Er sagt für einen Moment nichts.



"Ich... hatte eine Frau, nicht wahr?", fragt er.



"Ja", antworte ich. "Sie starb zwei Jahre vor Luke..." Ich halte inne. "Brustkrebs."



Ich platziere eine Bandage über einen der Schnitte und glätte sie mit meinen Fingern.



"Ihr Name war Linda", sagt er. "Ich erinnere mich an sie."



Gut, denke ich. Ich habe gehofft, er würde sich an sie erinnern können.



"Also... war nichts weiter zwischen uns?", fragt er.



Ich schüttle meinen Kopf, obwohl er mich nicht sehen kann. "Ich wurde wieder nach New Orleans zurückbeordert. Wir blieben in Kontakt, aber du weißt ja, wie das läuft."



"Wir haben nicht versucht es am Laufen zu halten?"



Ich zögere. "Ich... empfand, dass wenn es sein sollte, wir wieder zueinander finden würden. Ich schätze, das war Unsinn, aber zu jener Zeit empfand ich es so", sage ich und betone 'zu jener Zeit' besonders.



"Aber wir haben wieder zueinander gefunden."



"Als Partner, ja."



Er nickt. Ich seufze und er dreht sich herum und sieht mich an. "Ich nehme also an, dass es nichts war, was du damals wolltest."



Ich sehe hinab zu meinen Händen, bin vorsichtig mit meinen Worten. "Um dir die Wahrheit zu sagen, John... Ich wollte es. Sehr sogar." Bitte. Ich habe es ihm gesagt. Das war etwas, das ich ihn schon seit langer Zeit wissen lassen wollte.



"Das hast du mir zuvor erzählt, oder?"



"Nein."



"Warum nicht?", fragt er.



Ich schlucke. "Angst vor Zurückweisung nehme ich an. Ich war nie imstande in dir zu lesen, John. Ich kann es immer noch nicht. Ich wusste nicht, ob du die Gefühle erwiderst."



Ich sehe in seine strahlend blauen Augen, versuche verzweifelt nicht zu sehr darin verloren zu gehen.

Und dann beginne ich mit der Arbeit an den Wunden über seinen Augen, den Schnitten an seinen Wangen. Er sieht mich die ganze Zeit über in der nachdenklichsten Art an.



"Ich wünschte, ich könnte mich erinnern... dann könnte ich es dir sagen", meint er.



"Das wirst du", sage ich. Zumindest hoffe ich das.

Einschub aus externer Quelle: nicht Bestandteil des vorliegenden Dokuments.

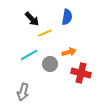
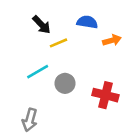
blue semicircle: (67, 17) -> (87, 22), turned -91
orange arrow: (69, 52) -> (112, 40), moved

Und danach haben wir für gut zehn Minuten nicht geredet. Ich betrachte das Thema als beendet. Ich fühle mich müde, mitgenommen von den letzten paar Wochen und ich möchte schlafen. Ich gehe ins Badezimmer und wechsle von meiner Kleidung in Shorts und T-Shirt und denke über unsere Unterhaltung nach. Ich habe ihm so wenig darüber erzählt was ich für ihn empfinde – doch nur weil ich wusste, dass er seine Erinnerungen früh genug zurückgewinnen würde und ich wollte nicht wie ein Idiot dastehen. Ich befürchte, dass er es bereits weiß, darum bin ich froh, dass wir die Sache am Ende offen gelassen haben.



Als ich aus dem Badezimmer komme, ist John bereits im Bett. Ich schalte das Licht aus und gehe in das andere Bett. Ich liege in der Stille des Raumes noch lange Zeit wach. Ich kann John atmen hören. Er denkt vermutlich nach, gewinnt eine Erinnerung nach der anderen zurück, wie zuvor.

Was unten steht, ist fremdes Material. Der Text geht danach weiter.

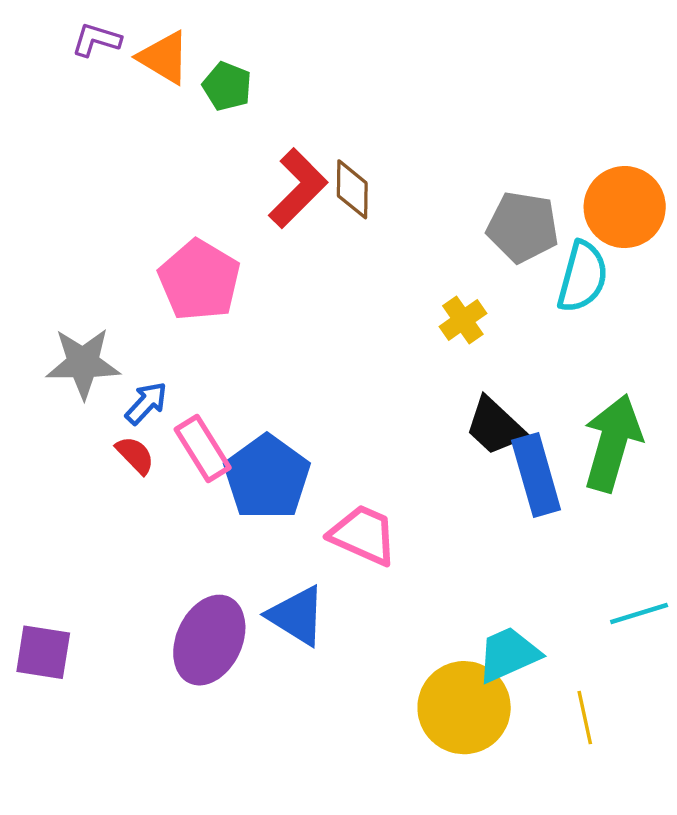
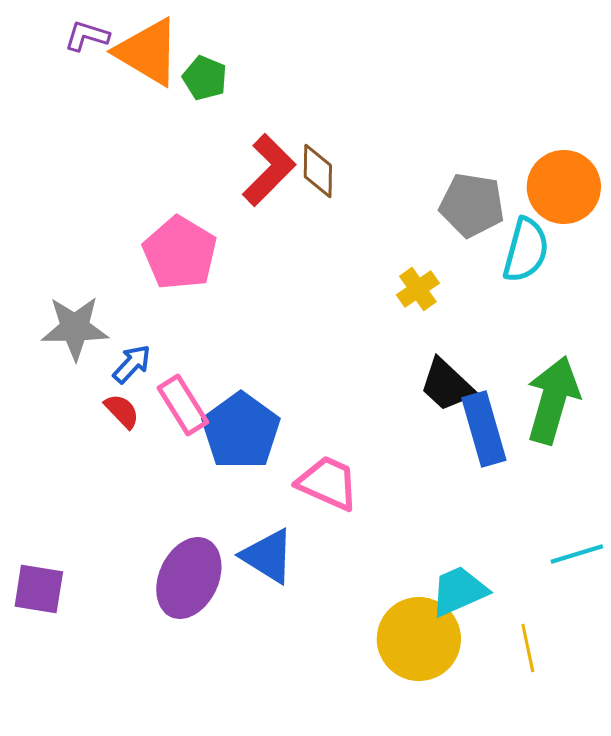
orange triangle: (164, 58) -> (148, 52), size x1.4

Ich bin dabei einzuschlafen als ich ihn sagen höre: "Monica... ich kann mich erinnern."



"Hmmm... erinnern?"



"Ich erinnere mich an die Nacht, die wir zusammen verbrachten", sagt er. Ich bin mir nicht sicher, was ich antworten soll. Ich erinnere mich ebenfalls. Es war ein bittersüßer Moment für uns, mit John der immer noch wegen Luke litt. John war niemand, der viel weinte, aber in jenen ersten Wochen weinte er viel. Wir waren Freunde geworden und meine Instinkte sagten mir, dass ich ihn halten solle, in jener Nacht in der er in Tränen zusammenbrach. Ich ging ein wenig weiter als wir beide erwarteten und ich weiß nicht, ob es seine Feuerprobe irgendwie leichter gemacht hat. Alles was ich weiß, ist, dass ich es nicht bereue. Und ich hoffe, dass er es ebenso wenig tut.



"Monica?"



"Ja."



"Würdest du denken, dass es unangebracht ist, wenn ich dich bitte herüber zu kommen und neben mir zu schlafen?"

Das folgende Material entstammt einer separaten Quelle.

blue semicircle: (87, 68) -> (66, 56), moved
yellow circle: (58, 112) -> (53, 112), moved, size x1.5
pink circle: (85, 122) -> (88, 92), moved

"Nein, John. Natürlich nicht."



"Also, würdest du?"



Ich antworte ihm nicht. Stattdessen stehe ich in der Dunkelheit auf und schlüpfe neben ihn ins Bett. Mit meinem Rücken zu ihm, lehne ich gegen seinen Körper und lasse ihn seine Arme um mich schlingen. Gott, das fühlt sich gut an. Ich bin so müde, dass ich an nichts anderes denken kann, als zu schlafen. Das würde uns beide wenigstens von irgendwelchem Ärger fernhalten.



Ich lächle in der Dunkelheit, als ich meinen Arm über seinen und meine Hand über seine lege. Ich kann seinen Atem an meinem Ohr fühlen. Das ist das letzte, das ich fühle, als ich anfange in seinen Armen einzuschlafen.